:: Problem details ::
Down to the last word, output the records below, skipping any images.

:: Data for processing ::
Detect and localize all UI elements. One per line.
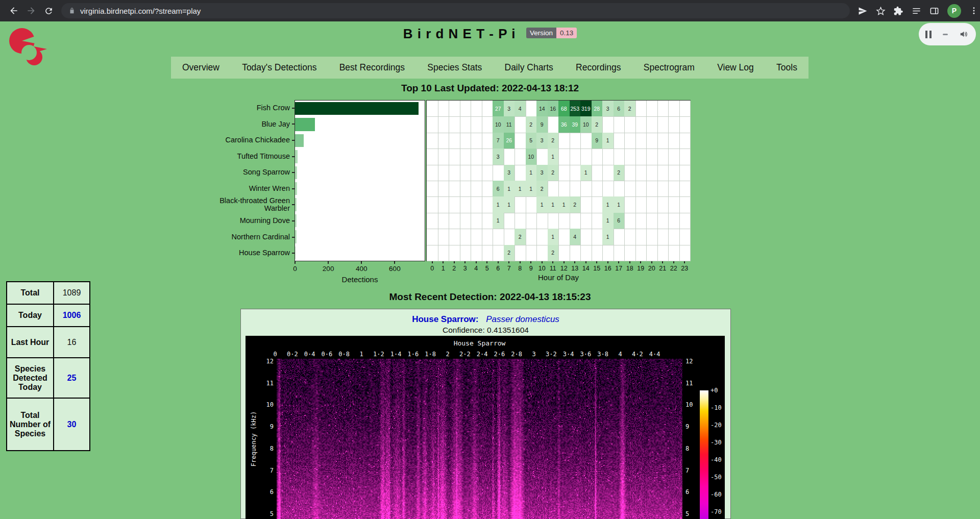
url-text: virginia.birdnetpi.com/?stream=play [80, 7, 201, 15]
heatmap-cell [624, 196, 636, 213]
stats-value[interactable]: 30 [54, 398, 90, 451]
lock-icon [68, 7, 76, 14]
url-bar[interactable]: virginia.birdnetpi.com/?stream=play [61, 3, 850, 18]
heatmap-cell: 1 [493, 213, 504, 229]
heatmap-cell [570, 213, 581, 229]
nav-item-recordings[interactable]: Recordings [574, 62, 623, 73]
heatmap-cell: 2 [548, 133, 559, 149]
bar [295, 102, 419, 115]
heatmap-cell: 3 [536, 133, 548, 149]
back-button[interactable] [5, 2, 22, 19]
heatmap-cell: 36 [558, 116, 570, 133]
hour-axis-tick-label: 18 [626, 265, 633, 272]
bar-axis-tick-label: 200 [323, 265, 334, 273]
heatmap-cell [427, 165, 438, 181]
colorbar-tick-label: -70 [710, 508, 722, 515]
heatmap-cell [482, 229, 494, 245]
forward-button[interactable] [22, 2, 40, 19]
heatmap-cell [679, 116, 691, 133]
nav-item-tools[interactable]: Tools [774, 62, 799, 73]
heatmap-cell [592, 181, 603, 197]
spectrogram-y-tick-right: 8 [685, 445, 689, 452]
heatmap-cell [614, 181, 625, 197]
heatmap-cell: 2 [514, 229, 526, 245]
bar [295, 246, 296, 259]
reload-button[interactable] [40, 2, 57, 19]
nav-item-species-stats[interactable]: Species Stats [425, 62, 484, 73]
heatmap-cell [482, 149, 494, 165]
heatmap-cell: 4 [514, 101, 526, 117]
heatmap-cell: 1 [558, 196, 570, 213]
hour-axis-tick-label: 13 [571, 265, 578, 272]
colorbar-tick-label: -40 [710, 456, 722, 463]
seek-dot[interactable] [943, 34, 948, 35]
reading-list-icon[interactable] [912, 6, 921, 16]
spectrogram-colorbar [700, 390, 708, 519]
species-label: Carolina Chickadee [200, 132, 290, 149]
heatmap-cell [438, 213, 450, 229]
heatmap-cell [624, 245, 636, 261]
heatmap-cell [635, 116, 647, 133]
hour-axis-tick [552, 261, 553, 263]
nav-item-today-s-detections[interactable]: Today's Detections [240, 62, 318, 73]
heatmap-cell [460, 229, 472, 245]
send-icon[interactable] [858, 6, 868, 16]
reload-icon [44, 6, 54, 16]
stats-value[interactable]: 1006 [54, 304, 90, 327]
species-label: Song Sparrow [200, 164, 290, 181]
stats-value[interactable]: 25 [54, 358, 90, 398]
detection-common-name[interactable]: House Sparrow: [412, 314, 478, 324]
species-label: Mourning Dove [200, 213, 290, 229]
most-recent-heading: Most Recent Detection: 2022-04-13 18:15:… [0, 291, 980, 303]
side-panel-icon[interactable] [929, 6, 939, 16]
stats-table: Total1089Today1006Last Hour16Species Det… [6, 281, 90, 451]
heatmap-cell [482, 245, 494, 261]
heatmap-cell [449, 149, 460, 165]
heatmap-cell [614, 149, 625, 165]
nav-item-best-recordings[interactable]: Best Recordings [337, 62, 407, 73]
heatmap-cell [668, 245, 680, 261]
nav-item-spectrogram[interactable]: Spectrogram [642, 62, 697, 73]
heatmap-cell [558, 229, 570, 245]
nav-item-daily-charts[interactable]: Daily Charts [503, 62, 555, 73]
spectrogram-x-tick: 4·2 [632, 351, 643, 358]
stats-row: Last Hour16 [7, 327, 90, 358]
colorbar-tick-label: -10 [710, 404, 722, 411]
heatmap-cell [679, 149, 691, 165]
hour-axis-tick-label: 14 [582, 265, 590, 272]
heatmap-cell [514, 149, 526, 165]
spectrogram-x-tick: 1 [359, 351, 363, 358]
hour-axis-tick [585, 261, 586, 263]
heatmap-cell [526, 245, 537, 261]
nav-item-view-log[interactable]: View Log [715, 62, 756, 73]
volume-icon[interactable] [959, 30, 969, 39]
heatmap-cell [592, 196, 603, 213]
heatmap-cell [635, 133, 647, 149]
heatmap-cell [438, 245, 450, 261]
hour-axis-tick [662, 261, 663, 263]
version-label: Version [526, 28, 556, 38]
heatmap-cell [514, 165, 526, 181]
nav-item-overview[interactable]: Overview [180, 62, 222, 73]
hour-axis-tick [530, 261, 531, 263]
hour-axis-tick-label: 16 [604, 265, 611, 272]
profile-avatar[interactable]: P [947, 4, 961, 18]
pause-icon[interactable] [925, 31, 932, 38]
species-label: Black-throated Green Warbler [200, 197, 290, 213]
heatmap-cell: 10 [493, 116, 504, 133]
menu-kebab-icon[interactable] [969, 6, 978, 15]
heatmap-cell [614, 116, 625, 133]
heatmap-cell: 1 [514, 181, 526, 197]
heatmap-cell [679, 213, 691, 229]
heatmap-cell [657, 116, 669, 133]
forward-arrow-icon [26, 6, 36, 16]
audio-player[interactable] [919, 23, 976, 45]
heatmap-cell [449, 181, 460, 197]
heatmap-cell [580, 245, 592, 261]
extensions-puzzle-icon[interactable] [894, 6, 903, 16]
hour-axis-tick [673, 261, 674, 263]
spectrogram-y-tick: 12 [254, 358, 274, 365]
stats-value: 16 [54, 327, 90, 358]
heatmap-cell [580, 181, 592, 197]
bookmark-star-icon[interactable] [876, 6, 886, 16]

:: Result of this exercise ::
Detect and localize all UI elements. One per line.
url-text: virginia.birdnetpi.com/?stream=play [80, 7, 201, 15]
heatmap-cell [624, 196, 636, 213]
stats-value[interactable]: 30 [54, 398, 90, 451]
lock-icon [68, 7, 76, 14]
url-bar[interactable]: virginia.birdnetpi.com/?stream=play [61, 3, 850, 18]
heatmap-cell: 1 [493, 213, 504, 229]
heatmap-cell [570, 213, 581, 229]
nav-item-recordings[interactable]: Recordings [574, 62, 623, 73]
heatmap-cell: 2 [548, 133, 559, 149]
bar [295, 102, 419, 115]
heatmap-cell: 3 [536, 133, 548, 149]
back-button[interactable] [5, 2, 22, 19]
heatmap-cell: 36 [558, 116, 570, 133]
hour-axis-tick-label: 18 [626, 265, 633, 272]
bar-axis-tick-label: 200 [323, 265, 334, 273]
heatmap-cell [427, 165, 438, 181]
colorbar-tick-label: -70 [710, 508, 722, 515]
heatmap-cell [482, 229, 494, 245]
forward-button[interactable] [22, 2, 40, 19]
heatmap-cell [679, 116, 691, 133]
nav-item-tools[interactable]: Tools [774, 62, 799, 73]
heatmap-cell [592, 181, 603, 197]
spectrogram-y-tick-right: 8 [685, 445, 689, 452]
heatmap-cell [614, 181, 625, 197]
heatmap-cell: 2 [514, 229, 526, 245]
bar [295, 246, 296, 259]
reload-button[interactable] [40, 2, 57, 19]
nav-item-species-stats[interactable]: Species Stats [425, 62, 484, 73]
heatmap-cell [482, 149, 494, 165]
heatmap-cell: 4 [514, 101, 526, 117]
heatmap-cell: 1 [558, 196, 570, 213]
hour-axis-tick-label: 13 [571, 265, 578, 272]
colorbar-tick-label: -40 [710, 456, 722, 463]
seek-dot[interactable] [943, 34, 948, 35]
reading-list-icon[interactable] [912, 6, 921, 16]
spectrogram-colorbar [700, 390, 708, 519]
species-label: Carolina Chickadee [200, 132, 290, 149]
heatmap-cell [438, 213, 450, 229]
heatmap-cell [624, 245, 636, 261]
heatmap-cell [635, 116, 647, 133]
hour-axis-tick [552, 261, 553, 263]
nav-item-today-s-detections[interactable]: Today's Detections [240, 62, 318, 73]
heatmap-cell [460, 229, 472, 245]
send-icon[interactable] [858, 6, 868, 16]
reload-icon [44, 6, 54, 16]
stats-value[interactable]: 1006 [54, 304, 90, 327]
species-label: Song Sparrow [200, 164, 290, 181]
stats-value[interactable]: 25 [54, 358, 90, 398]
detection-common-name[interactable]: House Sparrow: [412, 314, 478, 324]
species-label: Mourning Dove [200, 213, 290, 229]
most-recent-heading: Most Recent Detection: 2022-04-13 18:15:… [0, 291, 980, 303]
side-panel-icon[interactable] [929, 6, 939, 16]
stats-table: Total1089Today1006Last Hour16Species Det… [6, 281, 90, 451]
heatmap-cell [482, 245, 494, 261]
heatmap-cell [449, 149, 460, 165]
heatmap-cell [614, 149, 625, 165]
nav-item-best-recordings[interactable]: Best Recordings [337, 62, 407, 73]
heatmap-cell [668, 245, 680, 261]
nav-item-spectrogram[interactable]: Spectrogram [642, 62, 697, 73]
heatmap-cell [558, 229, 570, 245]
nav-item-daily-charts[interactable]: Daily Charts [503, 62, 555, 73]
spectrogram-x-tick: 4·2 [632, 351, 643, 358]
stats-row: Last Hour16 [7, 327, 90, 358]
colorbar-tick-label: -10 [710, 404, 722, 411]
heatmap-cell [679, 149, 691, 165]
hour-axis-tick-label: 14 [582, 265, 590, 272]
heatmap-cell [514, 149, 526, 165]
spectrogram-x-tick: 1 [359, 351, 363, 358]
hour-axis-tick [585, 261, 586, 263]
heatmap-cell [526, 245, 537, 261]
nav-item-view-log[interactable]: View Log [715, 62, 756, 73]
volume-icon[interactable] [959, 30, 969, 39]
heatmap-cell [592, 196, 603, 213]
heatmap-cell [635, 133, 647, 149]
heatmap-cell [438, 245, 450, 261]
hour-axis-tick [662, 261, 663, 263]
version-label: Version [526, 28, 556, 38]
heatmap-cell [514, 165, 526, 181]
nav-item-overview[interactable]: Overview [180, 62, 222, 73]
hour-axis-tick [530, 261, 531, 263]
hour-axis-tick-label: 16 [604, 265, 611, 272]
profile-avatar[interactable]: P [947, 4, 961, 18]
pause-icon[interactable] [925, 31, 932, 38]
species-label: Black-throated Green Warbler [200, 197, 290, 213]
heatmap-cell: 10 [493, 116, 504, 133]
menu-kebab-icon[interactable] [969, 6, 978, 15]
heatmap-cell [614, 116, 625, 133]
heatmap-cell: 1 [514, 181, 526, 197]
heatmap-cell [679, 213, 691, 229]
heatmap-cell [657, 116, 669, 133]
forward-arrow-icon [26, 6, 36, 16]
audio-player[interactable] [919, 23, 976, 45]
heatmap-cell [449, 181, 460, 197]
heatmap-cell [580, 245, 592, 261]
extensions-puzzle-icon[interactable] [894, 6, 903, 16]
hour-axis-tick [673, 261, 674, 263]
spectrogram-y-tick: 12 [254, 358, 274, 365]
stats-value: 16 [54, 327, 90, 358]
heatmap-cell [580, 181, 592, 197]
bookmark-star-icon[interactable] [876, 6, 886, 16]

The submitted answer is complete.